My first article, do not judge strictly ...Greetings to you, dear Habradevelopery!
Many of you know about the beautiful lightweight web server
nginx .
Some also know that he can work with
memcached .
But only a few know, what does
SSI have to do with and how can it be used in conjunction with nginx and memcached.
')
As you know, the new is a well forgotten old. Each named tool and technology you probably know. I want to talk about how and why to dump all this in one pile :)
nginx
In the classical scheme, nginx is used as a load balancer or reverse proxy in front of one or more Apache-type servers.
nginx gives static resources - images, CSS and JS files.
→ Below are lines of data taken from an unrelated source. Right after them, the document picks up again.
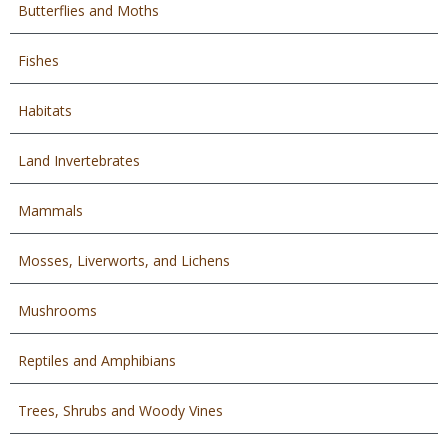
Butterflies and Moths
Fishes
Habitats
Land Invertebrates
Mammals
Mosses, Liverworts, and Lichens
Mushrooms
Reptiles and Amphibians
Trees, Shrubs and Woody Vines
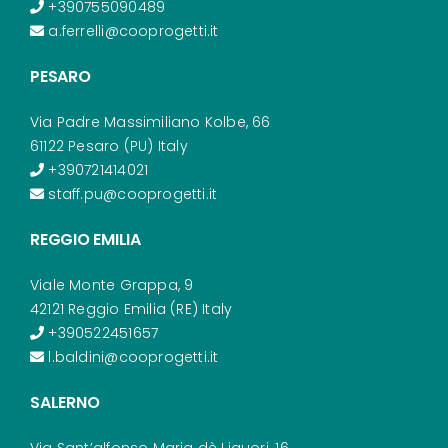
+390755090489
a.ferrelli@cooprogetti.it
PESARO
Via Padre Massimiliano Kolbe, 66
61122 Pesaro (PU) Italy
+390721414021
staff.pu@cooprogetti.it
REGGIO EMILIA
Viale Monte Grappa, 9
42121 Reggio Emilia (RE) Italy
+390522451657
l.baldini@cooprogetti.it
SALERNO
Via Sant’alfonso Maria dè Liguori, 16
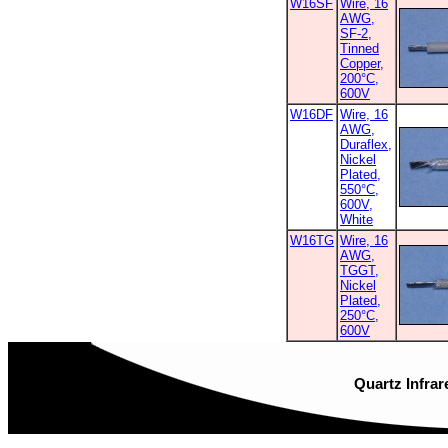
W16SF
Wire, 16
AWG,
SF-2,
Tinned
Copper,
200°C,
600V
W16DF
Wire, 16
AWG,
Duraflex,
Nickel
Plated,
550°C,
600V,
White
W16TG
Wire, 16
AWG,
TGGT,
Nickel
Plated,
250°C,
600V
Quartz Infrar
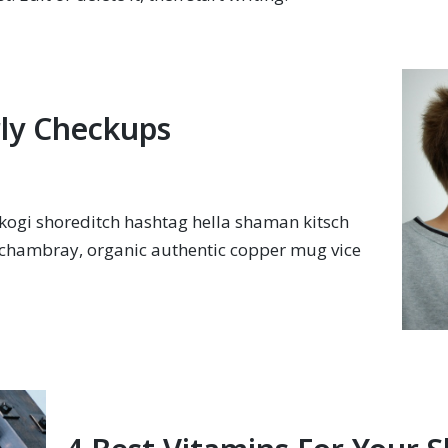
ly Checkups
ogi shoreditch hashtag hella shaman kitsch
y chambray, organic authentic copper mug vice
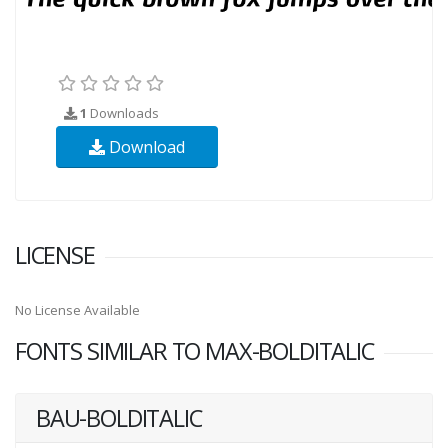
1
Downloads
Download
LICENSE
No License Available
FONTS SIMILAR TO MAX-BOLDITALIC
BAU-BOLDITALIC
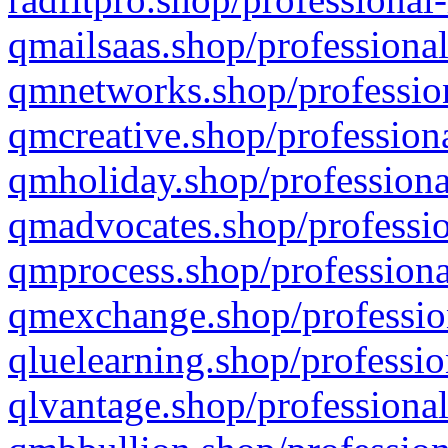
qmailsaas.shop/professional
qmnetworks.shop/profession
qmcreative.shop/professiona
qmholiday.shop/professiona
qmadvocates.shop/professio
qmprocess.shop/professiona
qmexchange.shop/profession
qluelearning.shop/professio
qlvantage.shop/professional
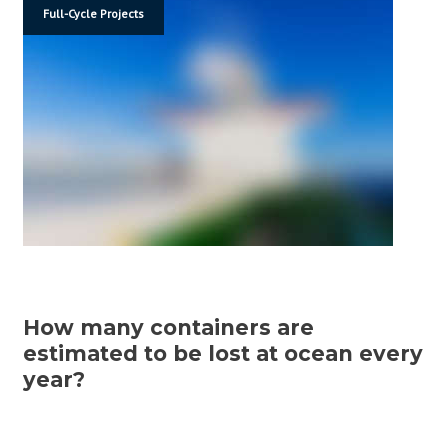
Full-Cycle Projects
How many containers are
estimated to be lost at ocean every
year?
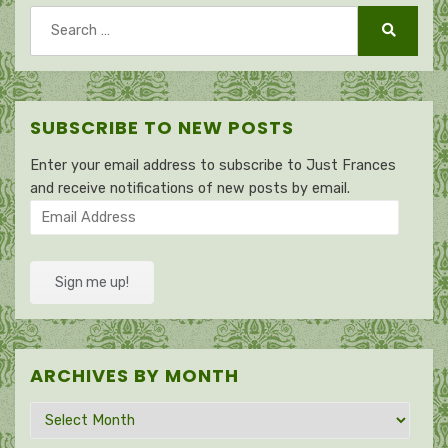
Search
for:
Search
SUBSCRIBE TO NEW POSTS
Enter your email address to subscribe to Just Frances
and receive notifications of new posts by email.
Email
Address
Sign me up!
ARCHIVES BY MONTH
Archives
by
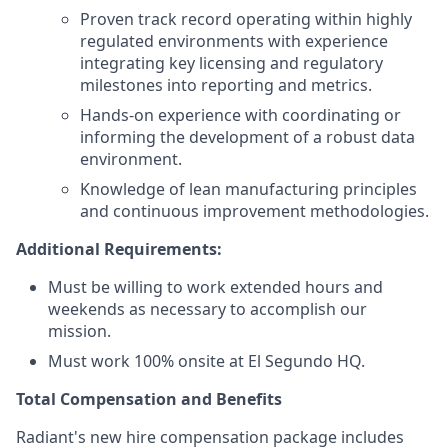
Proven track record operating within highly
regulated environments with experience
integrating key licensing and regulatory
milestones into reporting and metrics.
Hands-on experience with coordinating or
informing the development of a robust data
environment.
Knowledge of lean manufacturing principles
and continuous improvement methodologies.
Additional Requirements:
Must be willing to work extended hours and
weekends as necessary to accomplish our
mission.
Must work 100% onsite at El Segundo HQ.
Total Compensation and Benefits
Radiant's new hire compensation package includes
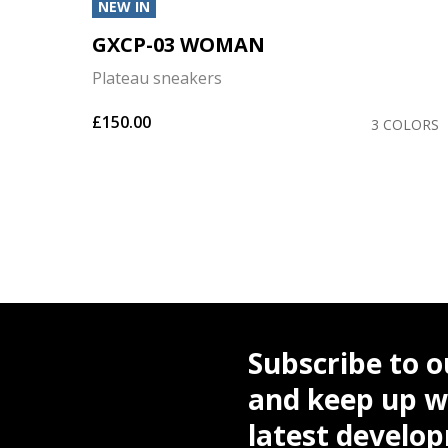
NEW IN
GXCP-03 WOMAN
Plateau sneakers
£150.00
OLORS
3 COLORS
Subscribe to o
and keep up wi
latest develo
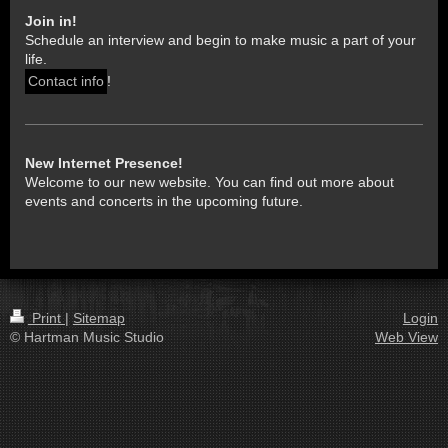
Join in!
Schedule an interview and begin to make music a part of your
life.
Contact info
!
New Internet Presence!
Welcome to our new website. You can find out more about
events and concerts in the upcoming future.
Print
|
Sitemap
Login
© Hartman Music Studio
Web View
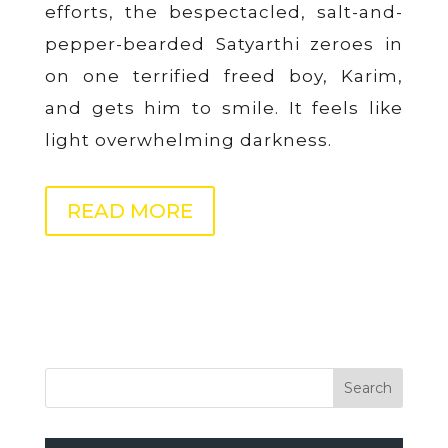
efforts, the bespectacled, salt-and-
pepper-bearded Satyarthi zeroes in
on one terrified freed boy, Karim,
and gets him to smile. It feels like
light overwhelming darkness.
READ MORE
It transmits requests to dynamic pages to Apache / PHP, which independently processes them and returns the result.
Looking for articles about nginx in Habr, I didn’t find a detailed description of how this “classic” scheme works, but I don’t want to be distracted from the topic, so I’m advising you to go deeper to
googling — there’s plenty of information and tutorials on the net.
memcached
nginx can work with memcached using the
ngx_http_memcached_mod module.
When nginx receives a request for a specific URL, it first checks to see if there is a query result for that URL in the cache. If there is, it gives the cached page as it is, and if it does not, it sends the request processing to Apache / PHP. Upon receiving the request, PHP prepares the response, saves it to memcached, and then displays it to the user. Thus, with the next request at the same URL, nginx will find the result in the cache and return it to the user, bypassing the resource-intensive access to Apache / PHP.
In theory, everything is simple and convenient, but in practice the use of such caching is very limited.
Let's say we want to cache the main page of the habr :)
We see the authorization block in the upper right corner (login / register, or general information about the current user), “bookmarks” (all, collective, personal ...), tape of zahabrenny articles, tag cloud, etc.
All blocks on the page can be divided into static and dynamic. Conventionally, because in fact all blocks are dynamic, but some can be cached, while others cannot. Think yourself, what will happen if we cache the main page for an unauthorized user, and then an authorized user logs in at the same URL? That's right, in the upper right corner he will see an invitation to log in or register and will be at least surprised.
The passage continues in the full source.